Josef Roubíček no tiene mucho que contar. Lo poco que tiene que contar se lo cuenta a Ruzena, su novia, que se marchó hace tiempo, en unas conversaciones imaginadas que lo salvan en poco del hambre y la miseria más absoluta en la que vive. Judío, su vida está a disposición de oficinas burocráticas, azar y reglamentaciones que le prohíben esto y aquello, día tras día, como si nunca fuera suficiente. Solo aspira a alimentarse con cualquier cosa y a calentarse arrojando al fuego todo lo que encuentra. El hambre extrema le lleva a encuentros con los que ya no pensaba y ese mismo azar que puede acabar con su nombre en una lista y con él mismo, le lleva a un cambio en su fortuna y a Tomas, un gato callejero con parecidas dificultades. Con todo, siempre están ellos. Los ocupantes. Pero no están solos. Para que su maquinaria funcione, esa maquinaria en la que solo importan la muerte y las cosas, hacen falta otras cosas. Un número suficiente de colaboradores (impulsados por un instinto de supervivencia, por una verdadera pasión o, simplemente, por la miseria humana, que es mucha) y el miedo, sí, pero también algo como la esperanza. Porque si uno no tiene esperanza, ¿de qué sirve sobrevivir?
Josef Roubíček atraviesa ese mundo agotado. Alrededor suyo todo se mueve. Se mueve mal. Un día, empieza el circo, como él lo llama. Empiezan a reunir a los judíos, a censarles, a mirar a inventariar sus pertenencias (él no tiene absolutamente nada). Los trenes empiezan a salir hacia el Este. Lo llama emigración. Ruzena se desvanece. Él sigue vivo. Insistentemente vivo. Mal vivo. Y ese mundo de muerte y destrucción, que no acaba nunca, nunca llegan esos dos meses que siempre queda para el final de la guerra.

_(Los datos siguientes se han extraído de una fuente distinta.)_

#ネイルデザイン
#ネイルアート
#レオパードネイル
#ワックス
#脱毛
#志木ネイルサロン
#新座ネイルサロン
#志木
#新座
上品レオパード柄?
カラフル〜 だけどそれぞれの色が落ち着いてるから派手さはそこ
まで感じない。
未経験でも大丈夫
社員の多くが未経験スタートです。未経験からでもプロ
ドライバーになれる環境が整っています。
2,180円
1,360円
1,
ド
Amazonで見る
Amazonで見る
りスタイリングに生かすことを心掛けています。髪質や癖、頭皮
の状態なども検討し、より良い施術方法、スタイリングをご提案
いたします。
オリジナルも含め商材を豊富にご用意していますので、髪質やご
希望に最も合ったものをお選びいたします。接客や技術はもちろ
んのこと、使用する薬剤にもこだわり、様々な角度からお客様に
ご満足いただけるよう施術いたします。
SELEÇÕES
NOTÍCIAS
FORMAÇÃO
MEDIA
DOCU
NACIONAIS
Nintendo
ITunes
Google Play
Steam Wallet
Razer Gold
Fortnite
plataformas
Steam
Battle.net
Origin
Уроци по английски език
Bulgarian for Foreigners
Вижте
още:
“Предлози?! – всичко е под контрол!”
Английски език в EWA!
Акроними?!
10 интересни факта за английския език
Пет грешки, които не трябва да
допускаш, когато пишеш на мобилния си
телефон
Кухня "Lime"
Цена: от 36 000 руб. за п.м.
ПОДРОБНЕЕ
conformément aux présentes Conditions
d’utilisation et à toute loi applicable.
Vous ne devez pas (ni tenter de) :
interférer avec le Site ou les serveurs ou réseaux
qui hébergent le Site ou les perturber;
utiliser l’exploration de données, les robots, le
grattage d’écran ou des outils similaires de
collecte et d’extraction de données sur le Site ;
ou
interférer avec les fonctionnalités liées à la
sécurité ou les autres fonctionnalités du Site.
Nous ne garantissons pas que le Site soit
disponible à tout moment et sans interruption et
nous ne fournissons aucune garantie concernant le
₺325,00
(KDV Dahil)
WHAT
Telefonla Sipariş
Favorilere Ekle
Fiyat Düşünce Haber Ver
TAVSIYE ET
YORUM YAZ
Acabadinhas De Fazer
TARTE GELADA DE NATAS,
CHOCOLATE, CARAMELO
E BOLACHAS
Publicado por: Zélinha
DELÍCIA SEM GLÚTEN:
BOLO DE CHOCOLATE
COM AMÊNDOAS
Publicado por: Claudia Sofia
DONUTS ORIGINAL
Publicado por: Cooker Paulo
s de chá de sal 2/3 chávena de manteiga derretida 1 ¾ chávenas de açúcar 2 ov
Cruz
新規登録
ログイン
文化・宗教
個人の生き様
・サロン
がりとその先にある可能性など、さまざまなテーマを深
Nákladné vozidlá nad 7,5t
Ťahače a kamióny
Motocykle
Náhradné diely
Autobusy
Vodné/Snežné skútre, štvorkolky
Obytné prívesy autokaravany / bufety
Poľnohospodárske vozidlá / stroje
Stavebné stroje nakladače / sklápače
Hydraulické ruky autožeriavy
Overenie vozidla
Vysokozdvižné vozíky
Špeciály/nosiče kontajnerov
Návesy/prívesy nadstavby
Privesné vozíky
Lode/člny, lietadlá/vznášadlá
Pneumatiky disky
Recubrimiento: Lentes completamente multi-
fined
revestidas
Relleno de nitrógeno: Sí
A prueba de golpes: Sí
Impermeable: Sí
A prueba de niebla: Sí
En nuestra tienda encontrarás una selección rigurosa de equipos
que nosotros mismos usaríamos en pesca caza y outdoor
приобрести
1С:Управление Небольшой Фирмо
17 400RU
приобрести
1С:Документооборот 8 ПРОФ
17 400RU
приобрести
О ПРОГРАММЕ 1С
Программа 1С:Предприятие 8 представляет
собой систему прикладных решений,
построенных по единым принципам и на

Qué extraña belleza, qué rara belleza, despiden las páginas de este libro. En realidad la escritura de Weil. Qué enfebrecida serenidad. Sus personajes viven en un permanente estado de tránsito, un estado que rara vez permite preguntas porque no hay espacio para ellas en esos cuerpos devorados por esa estrella amarilla que les absorbe la sangre poco a poco hasta que convertirlos en un número. Es imposible escapar a esa escritura en blanco y negro, llena de emociones, de sensaciones recuperadas. No es triste, aunque todo lo que trate lo sea. Frente al absurdo, frente a la destrucción, queda sonreír, de alguna manera. Frente a todo ese mundo que se pudre, asustado, lleno de traiciones, solo queda buscar aquellas pocas cosas que valen la pena, reducido a lo esencial. Y son tan pocas… Sin recuerdos, sin futuro, en un presente continúo, Josef Roubíček cruza las estaciones. Hasta encontrarse.